This is my first submission to an APLS Carnival and I am thrilled to have finished writing in the nick of time. A huge thanks to The Conscious Shopper for hosting this edition!

My mother comes from a family of Type-A skeptics: hard workers who don’t trust much done by anyone, but themselves! Thankfully, this trait resulted in the early adoption of an anti-plastic and anti-prepared food manifesto in both my childhood home and my current household. My grandparents were also old style free range cattle ranchers who took to the artificial insemination of cattle, but not so much to the use of things like growth hormones. My grandfather grew big healthy cattle, but he did it through the science of selective breading and rich healthy Yampa Valley grass.

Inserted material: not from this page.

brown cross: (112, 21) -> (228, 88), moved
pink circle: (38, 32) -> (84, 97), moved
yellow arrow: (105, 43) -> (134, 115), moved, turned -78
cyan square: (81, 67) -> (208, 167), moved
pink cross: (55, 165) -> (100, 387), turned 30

My father literally grew up on a Shell Oil Refinery. His father was a head chemist and back in the day (this is pre-1950) they actually housed some employees on refinery land. My dad and my aunt recount various allergies from their childhood, including instances of burning eyes and lungs. It is a wonder that they have both lived into their 70s! My dad spent the next 20 years of his life in New York working a high stress job as an artist for an add agency (think Mad Men) and living across the river in New Jersey.

In the late 1960s my paternal Grandparents retired to Colorado where my grandfather had gone to University as a young man. My father soon followed suit and in the 70s my parents met and soon after got married. My father had recently purchased a plot of land in the Rocky Mountains and thus began my story. He has spent the last 30 years letting go of his big city ways and is probably today more akin to a Zen Cowboy than an Add-man!

As a kid my parents grew a huge lush garden. We kept chickens for eggs and a few other animals as pets (ducks, a rescued rabbit, a few horses, and for a short time a goat). My mom made her own yogurt and cooked all her food from scratch. Each fall we got a side of beef from my grandparents.

One of my friends mothers was a professor of folk lore and also an expert in wild plants. She taught me to identify edible plants and one of my favorite activities as a child was pretending to live in a Tee-pee (built by me) in the middle of the forest and living off the land. I wasn’t much versed in nutrition as my diet consisted of wild berries, chickweed and dandelion greens. Nevertheless, by the age of 10 I’d learned an increasingly rare lesson: humans once had to and indeed could, live off the land without access to a grocery store, the internet or even a catalog.

I went to school in Boulder, CO and so pretty much the rest of my friends parents were hippies. A lot of living off the land, weaving, knitting, and eating healthy and or vegetarian! Boulder is after all the home of Celestial Seasonings, White Wave Tofu (eventually morphed into Silk) and Horizon Organic (now owned by Dean Foods), as well as, a variety of other natural foods purveyors and natural foods grocers.

Most importantly of all though, might be the creation in the late 1970s of two groups that have been hugely influential in Boulder and the greening of my own life. The first is the CU Environmental Center. The second is Ecocycle. Between these two groups, schools and residents of Boulder have been recycling and reducing waste for over 30 years.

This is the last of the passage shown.